=== PROBLEM REQUIREMENTS ===
An exact repetition of every entry, with no images, is the required answer.

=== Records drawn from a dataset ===
--- START ---

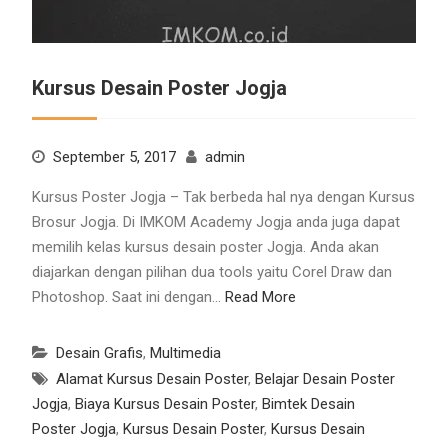
Kursus Desain Poster Jogja
September 5, 2017
admin
Kursus Poster Jogja – Tak berbeda hal nya dengan Kursus
Brosur Jogja. Di IMKOM Academy Jogja anda juga dapat
memilih kelas kursus desain poster Jogja. Anda akan
diajarkan dengan pilihan dua tools yaitu Corel Draw dan
Photoshop. Saat ini dengan…
Read More
Desain Grafis
,
Multimedia
Alamat Kursus Desain Poster
,
Belajar Desain Poster
Jogja
,
Biaya Kursus Desain Poster
,
Bimtek Desain
Poster Jogja
,
Kursus Desain Poster
,
Kursus Desain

--- END ---

=== WRITTEN ANSWER ===
Kursus Desain Poster Jogja
September 5, 2017
admin
Kursus Poster Jogja – Tak berbeda hal nya dengan Kursus
Brosur Jogja. Di IMKOM Academy Jogja anda juga dapat
memilih kelas kursus desain poster Jogja. Anda akan
diajarkan dengan pilihan dua tools yaitu Corel Draw dan
Photoshop. Saat ini dengan…
Read More
Desain Grafis
,
Multimedia
Alamat Kursus Desain Poster
,
Belajar Desain Poster
Jogja
,
Biaya Kursus Desain Poster
,
Bimtek Desain
Poster Jogja
,
Kursus Desain Poster
,
Kursus Desain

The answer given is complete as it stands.